Alternative Words for “Jet Lag”
The meaning of the term “jet lag” is a disruption to the body’s biological clock caused by a sudden shift in daily rhythm or the state of being tired. Words that you can use instead of jet lag are
circadian dysrhythmia, desynchronosis, and jet syndrome.
What is the Opposite of “Jet Lag”?
The opposite of being jet-lagged is alert and attentive or not being tired.
What is the Plural of Jet Lag?
Jet lag is a noun and can be countable or uncountable.

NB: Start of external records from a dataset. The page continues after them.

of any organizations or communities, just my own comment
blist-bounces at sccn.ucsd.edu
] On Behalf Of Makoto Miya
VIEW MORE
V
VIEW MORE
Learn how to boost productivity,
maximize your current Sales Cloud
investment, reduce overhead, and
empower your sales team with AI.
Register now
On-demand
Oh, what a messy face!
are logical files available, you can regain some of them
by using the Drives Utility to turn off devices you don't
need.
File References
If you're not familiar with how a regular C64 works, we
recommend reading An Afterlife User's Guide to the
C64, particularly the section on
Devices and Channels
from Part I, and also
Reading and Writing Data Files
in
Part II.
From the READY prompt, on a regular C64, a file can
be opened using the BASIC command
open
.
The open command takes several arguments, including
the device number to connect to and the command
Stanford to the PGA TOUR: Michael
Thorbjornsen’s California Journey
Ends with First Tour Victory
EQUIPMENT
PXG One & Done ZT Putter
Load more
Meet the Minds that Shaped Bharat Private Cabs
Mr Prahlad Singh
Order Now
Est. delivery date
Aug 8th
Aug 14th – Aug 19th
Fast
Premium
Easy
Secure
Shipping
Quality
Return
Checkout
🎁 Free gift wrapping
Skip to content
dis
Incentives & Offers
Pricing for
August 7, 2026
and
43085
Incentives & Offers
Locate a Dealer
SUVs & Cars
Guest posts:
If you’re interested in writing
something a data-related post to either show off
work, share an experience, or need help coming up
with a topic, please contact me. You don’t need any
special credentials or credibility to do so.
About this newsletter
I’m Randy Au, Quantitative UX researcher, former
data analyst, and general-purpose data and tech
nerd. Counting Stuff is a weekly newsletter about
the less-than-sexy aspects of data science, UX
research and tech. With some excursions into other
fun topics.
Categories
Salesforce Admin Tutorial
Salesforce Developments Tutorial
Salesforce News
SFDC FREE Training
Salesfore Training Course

In a more general or commonly used context, the plural of jet lag remains “jet lag.”
But in certain more specific instances, the plural form can be jet lags, which is referencing various typoes of jet lags or a collection of jet lags.
The Meaning of the Term “Jet Lag”
In order to use any word in the correct context, you must first fully comprehend and fully understand exactly what the word or term means. Traveling between several time zones causes jet lag due to the body’s circadian rhythm being upset or out of sync.

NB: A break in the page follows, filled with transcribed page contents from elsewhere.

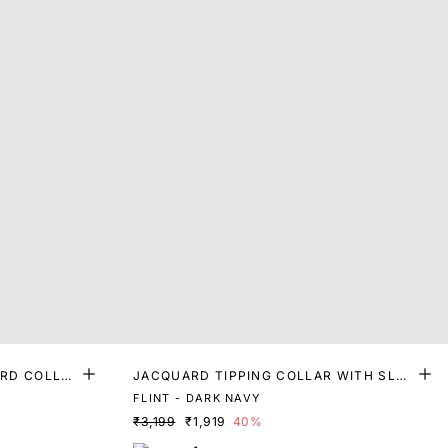
RD COLLA
JACQUARD TIPPING COLLAR WITH SLEE
VE DETAILING POLO
FLINT - DARK NAVY
₹3,199
₹1,919
40%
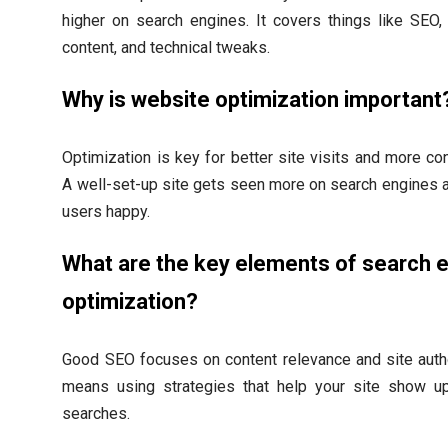
higher on search engines. It covers things like SEO
content, and technical tweaks.
Why is website optimization important
Optimization is key for better site visits and more co
A well-set-up site gets seen more on search engines
users happy.
What are the key elements of search 
optimization?
Good SEO focuses on content relevance and site autho
means using strategies that help your site show u
searches.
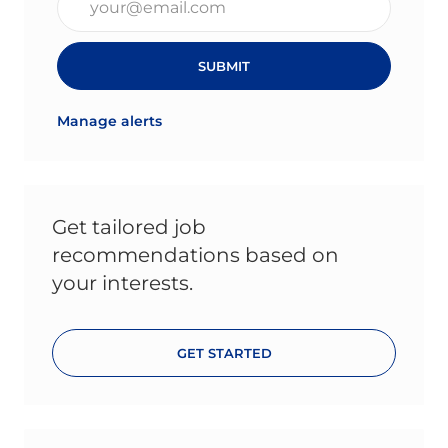
SUBMIT
Manage alerts
Get tailored job
recommendations based on
your interests.
GET STARTED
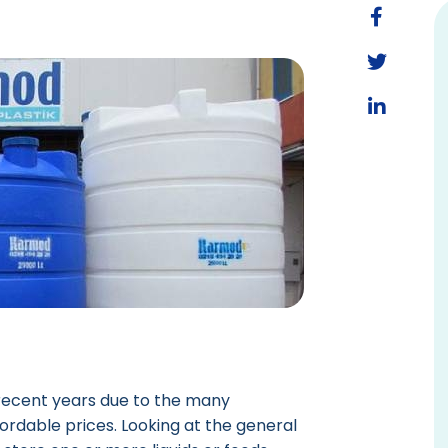
recent years due to the many
ordable prices. Looking at the general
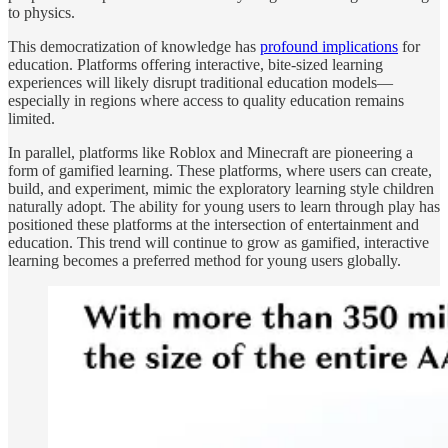
to physics.
This democratization of knowledge has
profound implications
for
education. Platforms offering interactive, bite-sized learning
experiences will likely disrupt traditional education models—
especially in regions where access to quality education remains
limited.
In parallel, platforms like Roblox and Minecraft are pioneering a
form of gamified learning. These platforms, where users can create,
build, and experiment, mimic the exploratory learning style children
naturally adopt. The ability for young users to learn through play has
positioned these platforms at the intersection of entertainment and
education. This trend will continue to grow as gamified, interactive
learning becomes a preferred method for young users globally.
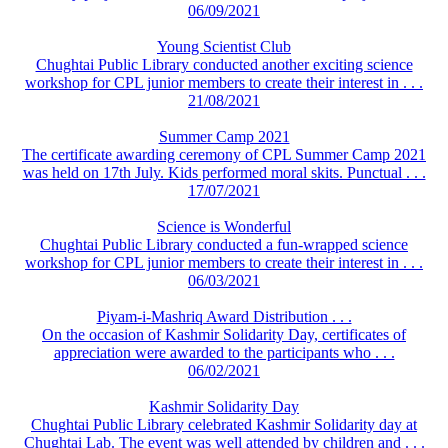
06/09/2021
Young Scientist Club
Chughtai Public Library conducted another exciting science
workshop for CPL junior members to create their interest in . . .
21/08/2021
Summer Camp 2021
The certificate awarding ceremony of CPL Summer Camp 2021
was held on 17th July. Kids performed moral skits. Punctual . . .
17/07/2021
Science is Wonderful
Chughtai Public Library conducted a fun-wrapped science
workshop for CPL junior members to create their interest in . . .
06/03/2021
Piyam-i-Mashriq Award Distribution . . .
On the occasion of Kashmir Solidarity Day, certificates of
appreciation were awarded to the participants who . . .
06/02/2021
Kashmir Solidarity Day
Chughtai Public Library celebrated Kashmir Solidarity day at
Chughtai Lab. The event was well attended by children and . . .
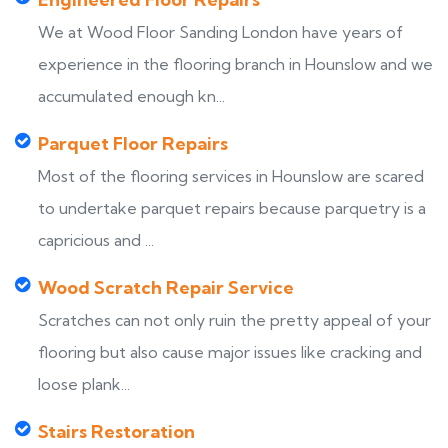
We at Wood Floor Sanding London have years of
experience in the flooring branch in Hounslow and we
accumulated enough kn...
Parquet Floor Repairs
Most of the flooring services in Hounslow are scared
to undertake parquet repairs because parquetry is a
capricious and ...
Wood Scratch Repair Service
Scratches can not only ruin the pretty appeal of your
flooring but also cause major issues like cracking and
loose plank...
Stairs Restoration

As a result, you experience something called jet lag, and the symptoms include experiencing daytime fatigue, a sick feeling in the bottom of your stomach, trouble staying alert, and gastrointestinal problems.
Jet lag is, however, temporary, and after a good nap, you should feel like your old self again within a couple of hours or, at the worst, after a day.
Therefore it is recommended that before beginning your vacation, you should take a couple of hours to have a nap so that you will have better enjoyment of your holiday.
Now that you have a better comprehension of the term “jet lag,” you are well equipped to use it in the correct context moving forward.